Around the same time, a note went out from metro editor Carolyn Ryan announcing that crime reporter Al Baker, an "institution" in the Police Shack (the press pen at One Police Plaza), was switching to the New York City schools beat. (Former Philadelphia Daily News all-star Wendy Rudderman replaced him as Times police bureau chief on Monday.)

"We look forward to him bringing his customary energy and thoughtfulness to one of Metro’s most essential beats," Ryan wrote.

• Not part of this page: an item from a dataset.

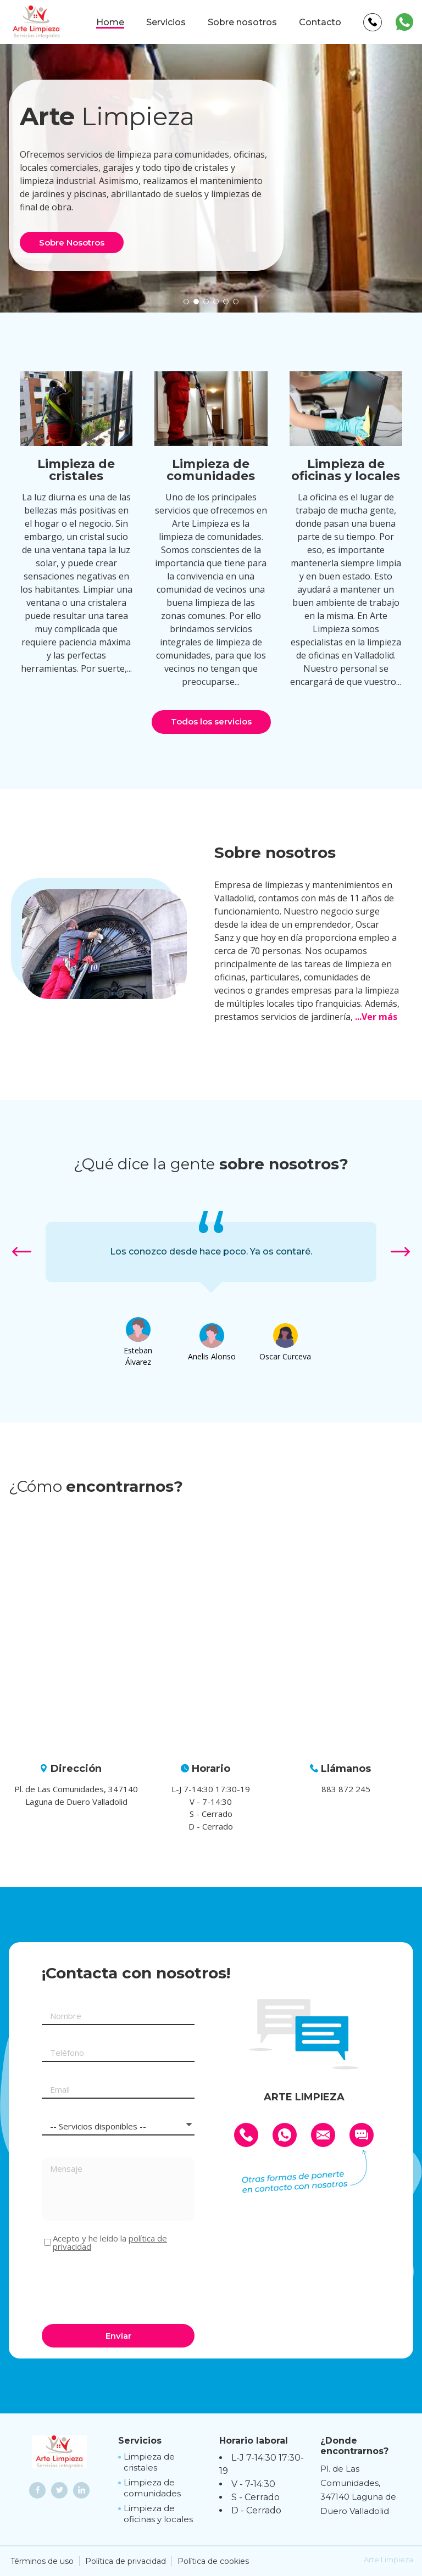  I want to click on Limpieza de comunidades, so click(152, 2488).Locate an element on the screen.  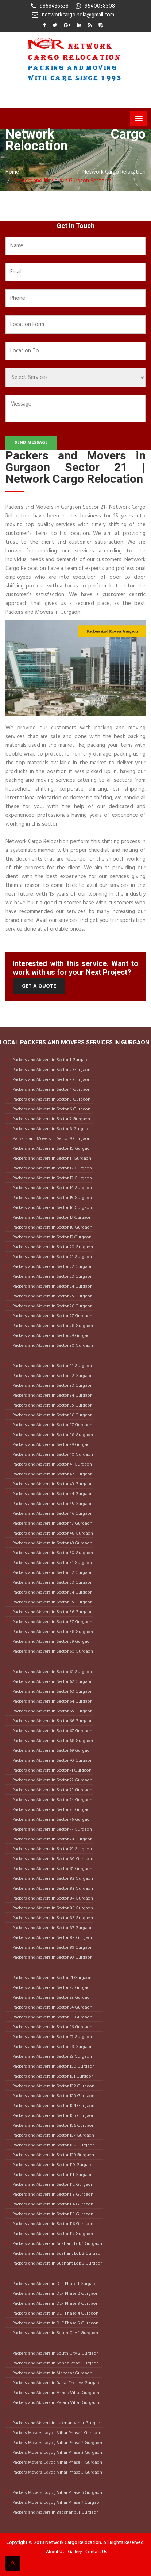
Packers and Movers in Sector 82 Gurgaon is located at coordinates (52, 1878).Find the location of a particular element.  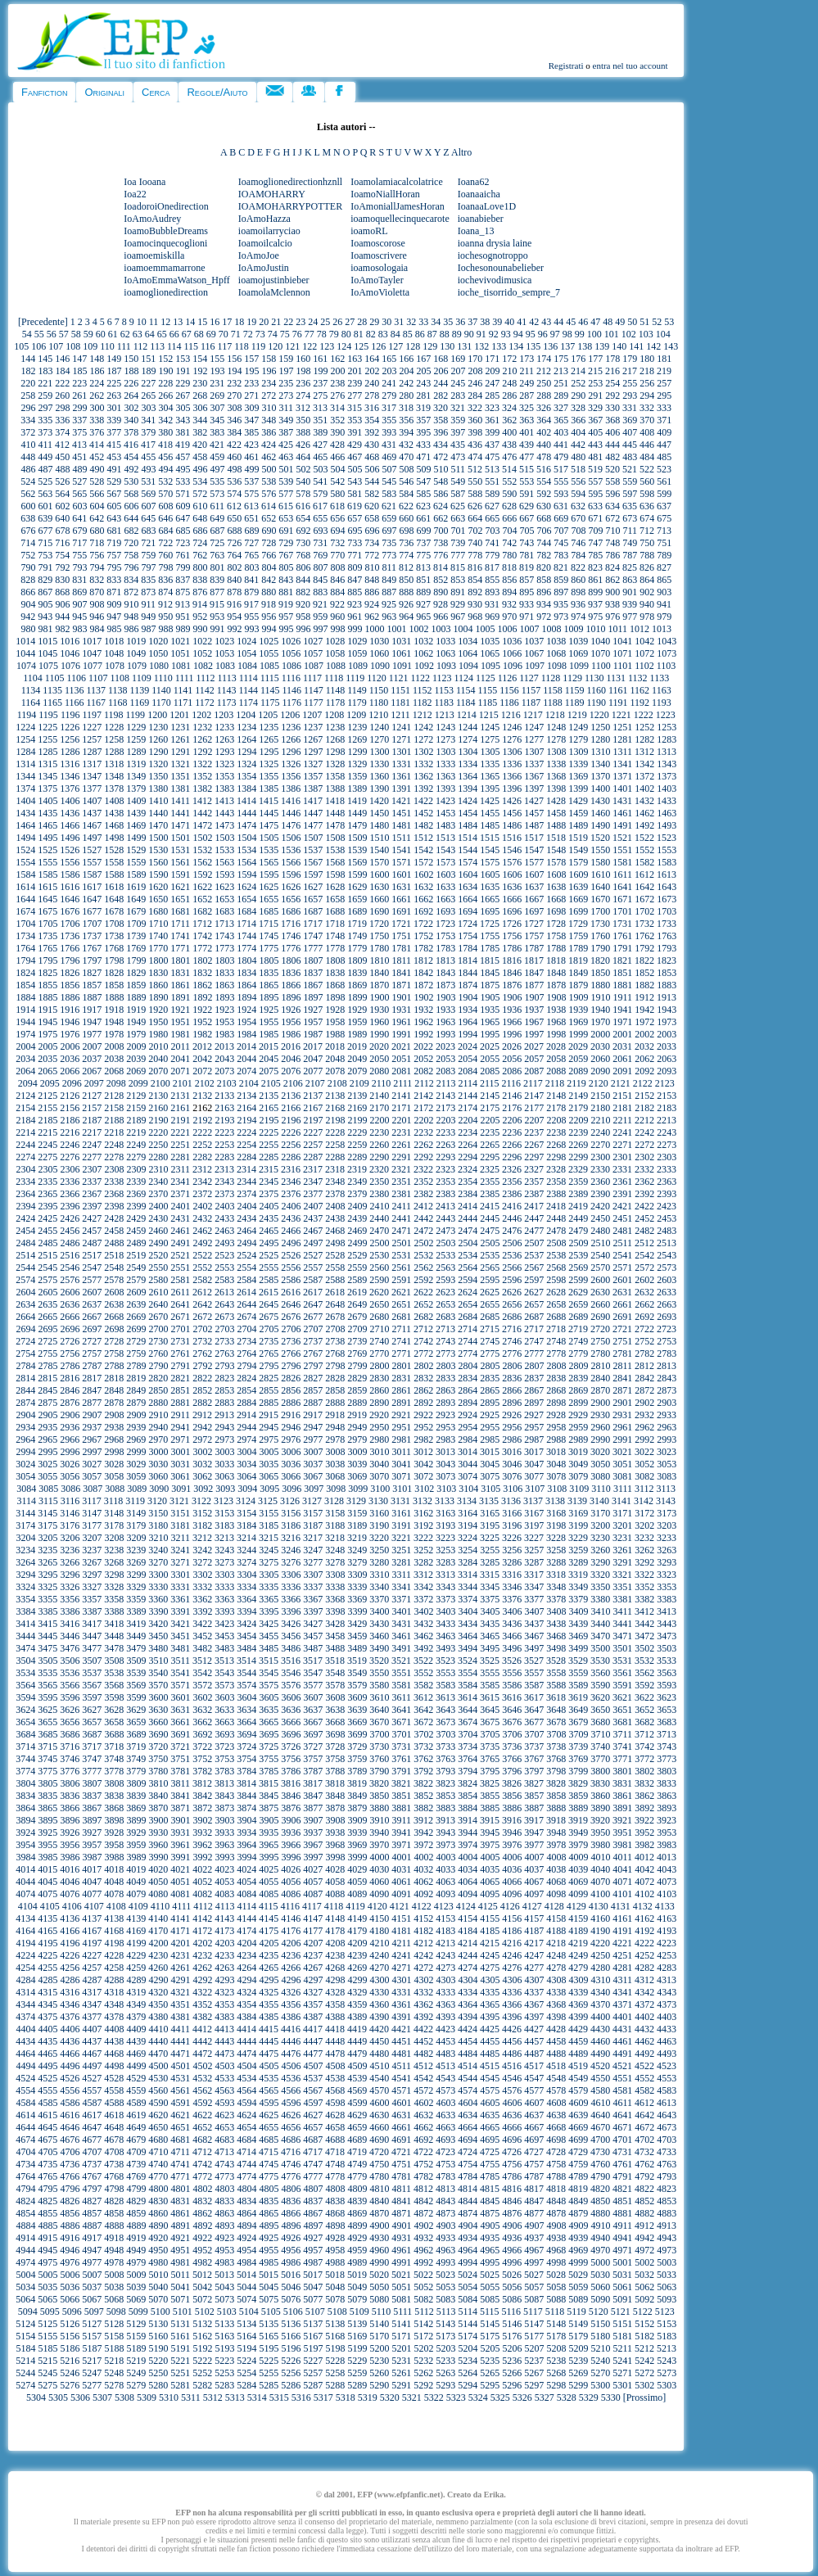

Baker appears to fill one of two positions created when former city education reporters Sharon Otterman and Fernanda Santos moved into the jobs of New York religion reporter and Arizona bureau chief, respectively. Ever since Winnie Hu started covering the Bronx a few months ago, meanwhile, it seems like there hasn't been a reporter devoted to the suburban school districts.

There's also SchoolBook, the Times' New York City education joint venture with WNYC that's overseen by Mary Ann Giordano, the paper's metro editor in charge of hyperlocal and collaborative journalism. Anna Phillips, who had been SchoolBook's full-time reporter-blogger for the past year, left last week for a job at The Tampa Bay Times. It's unclear whether she's been replaced.

Murphy said the recent realignment did not signal a diminution of education coverage.

"We still have many reporters and editors across our Metro and National desks covering education," she said.

Nationally, in addition to Rich, there's Richard Perez-Pena and Tamar Lewin on higher education, and Alan Schwarz on enterprise. The weekly "On Education" column veers into both local and national territory, but the column's future is unclear now that Michael Winerip is launching a new Times baby-boomer blog. And who could forget the Gossip Girl-esque New York City private schools beat the paper created back in 2010? It continues to be helmed by Jenny Anderson.

"There has been no reduction in staffing levels," said Murphy.

The paper will, however, name a second metro education reporter sometime soon, she said.